(In case someone thinks this is another question about the seeming circularity in formal languages and is going to downvote because of this, it's really not; don't downvote yet, keep reading)
Perhaps the most widely known example of a formal language is the language of first-order logic, whose alphabet consists, among others, of symbols (defined as "objects meaning other objects" like ${\forall}$ or ${\implies}$. As alphabet is a set of symbols used in the language, then in the ZFC set theory$^1$, where every element of a set is another set, these symbols, since they belong to a set, should be sets too. I haven't seen any way to define them as sets (like I did in the case of natural numbers, where for example $0$ is often defined as ${\emptyset}$).

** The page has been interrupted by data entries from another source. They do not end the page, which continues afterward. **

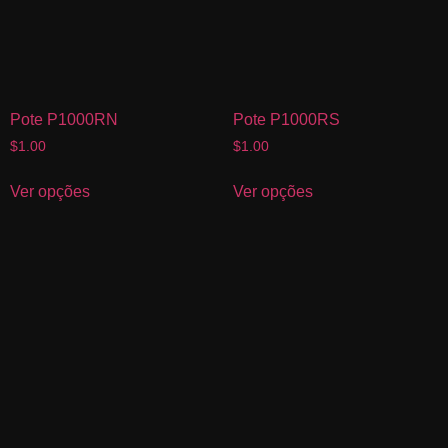
Pote P1000RN
Pote P1000RS
$
1.00
$
1.00
Ver opções
Ver opções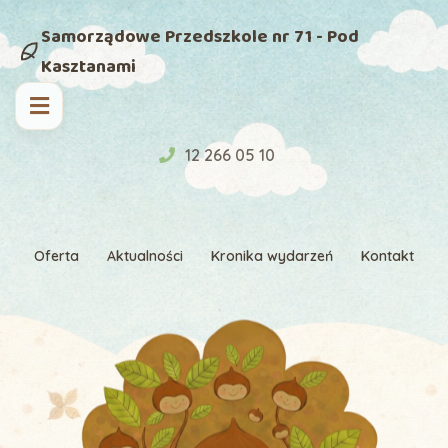
Samorządowe Przedszkole nr 71 - Pod
Kasztanami
12 266 05 10
Oferta
Aktualności
Kronika wydarzeń
Kontakt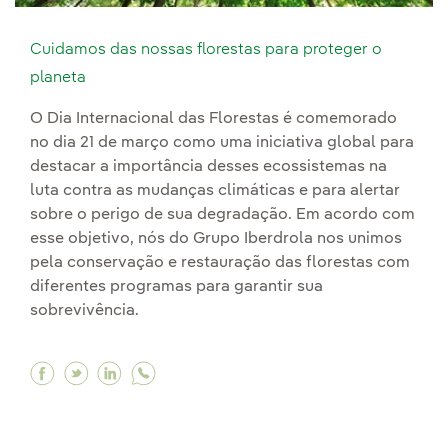
Cuidamos das nossas florestas para proteger o
planeta
O Dia Internacional das Florestas é comemorado
no dia 21 de março como uma iniciativa global para
destacar a importância desses ecossistemas na
luta contra as mudanças climáticas e para alertar
sobre o perigo de sua degradação. Em acordo com
esse objetivo, nós do Grupo Iberdrola nos unimos
pela conservação e restauração das florestas com
diferentes programas para garantir sua
sobrevivência.
Facebook Cuidamos das nossas florestas para 
Twitter Cuidamos das nossas florestas par
Linkedin Cuidamos das nossas floresta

Did anyone propose a way how to do such a thing?
$^1$I feel like there is a way of using ZFC even before defining a formal language: list the axioms in a natural language$^2$, define set as every object which can be built from these axioms$^3$, build a first-order logic language using this notion of a set, write down the ZFC using this first-order logic language and use this new list of axioms. Is this correct?
$^2$The meaning which ZFC tries to convey is possible to be said in a natural language.
$^3$In case somebody says that at this level the concept of a set doesn't need to be formalised and is best left to be intuitively understood, one of the reasons ZFC is so popular is that it reproduces intuitive properties of sets - so there seems to be no harm in using ZFC this way.